26 Mei 2019   22:09 Diperbarui: 27 Mei 2019   09:34 168
+
Laporkan Konten
Laporkan Akun
Kompasiana adalah platform blog. Konten ini menjadi tanggung jawab bloger dan tidak mewakili pandangan redaksi Kompas.
Lihat foto
Gedung DPR/MPR Jakarta

UUD45 dan UU Pelaksana

Pasangan calon Presiden dan Wakil Presiden diusulkan oleh partai politik atau gabungan partai politik peserta pemilihan umum sebelum pelaksanaan pemilihan umum. (Pasal 6A  Angka (2) UUD45 perubahan ketiga). Pasal ini menutup kemungkinan calon perseorangan (independen) sebagai Capres/Wacapres Republik Indonesia.

Pasal 6A ini dilaksanakan oleh Pasal 222 UU Pemilu Tahun 2017 (UU No 7/2017). Pasal 222 ini selain melaksanakan Pasal 6A itu juga membatasi parpol dan/atau koalisi parpol yang memenuhi syarat untuk mengajukan capres/cawapres.

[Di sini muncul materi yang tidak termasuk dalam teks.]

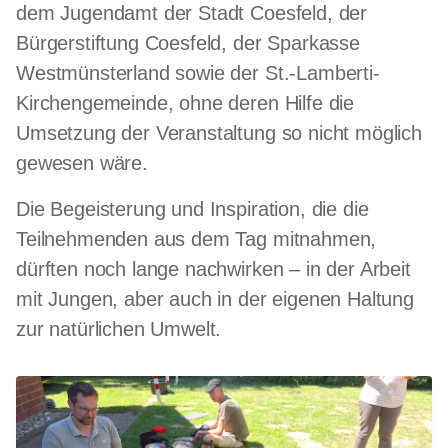
dem Jugendamt der Stadt Coesfeld, der
Bürgerstiftung Coesfeld, der Sparkasse
Westmünsterland sowie der St.-Lamberti-
Kirchengemeinde, ohne deren Hilfe die
Umsetzung der Veranstaltung so nicht möglich
gewesen wäre.
Die Begeisterung und Inspiration, die die
Teilnehmenden aus dem Tag mitnahmen,
dürften noch lange nachwirken – in der Arbeit
mit Jungen, aber auch in der eigenen Haltung
zur natürlichen Umwelt.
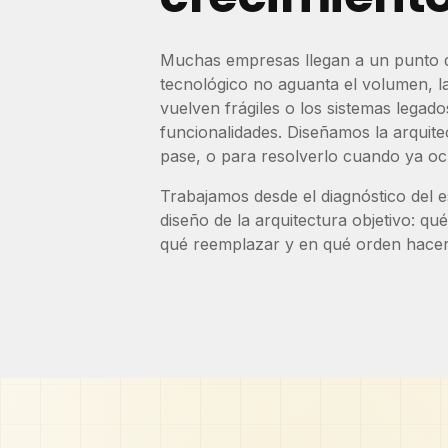
Muchas empresas llegan a un punto 
tecnológico no aguanta el volumen, la
vuelven frágiles o los sistemas lega
funcionalidades. Diseñamos la arquit
pase, o para resolverlo cuando ya oc
Trabajamos desde el diagnóstico del e
diseño de la arquitectura objetivo: qu
qué reemplazar y en qué orden hacer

Persyaratan dari parpol atau koalisi partai tersebut adalah memiliki kursi paling sedikit 20% (dua puluh persen) dari jumlah kursi DPR atau memperoleh 25% (dua puluh lima persen) dari suara sah secara nasional pada Pemilu anggota DPR sebelumnya. Kutipan penuh dari Pasal 222 ini, adalah:

Pasangan Calon diusulkan oleh Partai Politik atau Gabungan partai Politik Peserta Pemilu yang memenuhi persyaratan perolehan kursi paling sedikit 20% (dua puluh persen) dari jumlah kursi DPR atau memperoleh 25% (dua puluh lima persen) dari suara sah secara nasional pada Pemilu anggota DPR sebelumnya. (Pasal 222 UU No.7/2017).

Di ajang Pemilihan Kepala Daerah (Pilkada), gubernur/walikota/bupati, Pasal 6A itu dilaksanakan oleh Pasal 40 Ayat 1 UU Pilkada Serentak Tahun 2016 (UU No No 10/2016). Ketentuan 20 dan 25 persen itu juga berlaku untuk semua jenis Pilkada. Redaksi penuh dari Pasal 40 tersebut adalah:

Partai Politik atau gabungan Partai Politik dapat mendaftarkan pasangan calon jika telah memenuhi persyaratan perolehan paling sedikit 20% (dua puluh persen) dari jumlah kursi Dewan Perwakilan Rakyat Daerah atau 25% (dua puluh lima persen) dari akumulasi perolehan suara sah dalam pemilihan umum anggota Dewan Perwakilan Rakyat Daerah di daerah yang bersangkutan. (Pasal 40 Ayat 1 UU Pilkada Serentak Tahun 2016)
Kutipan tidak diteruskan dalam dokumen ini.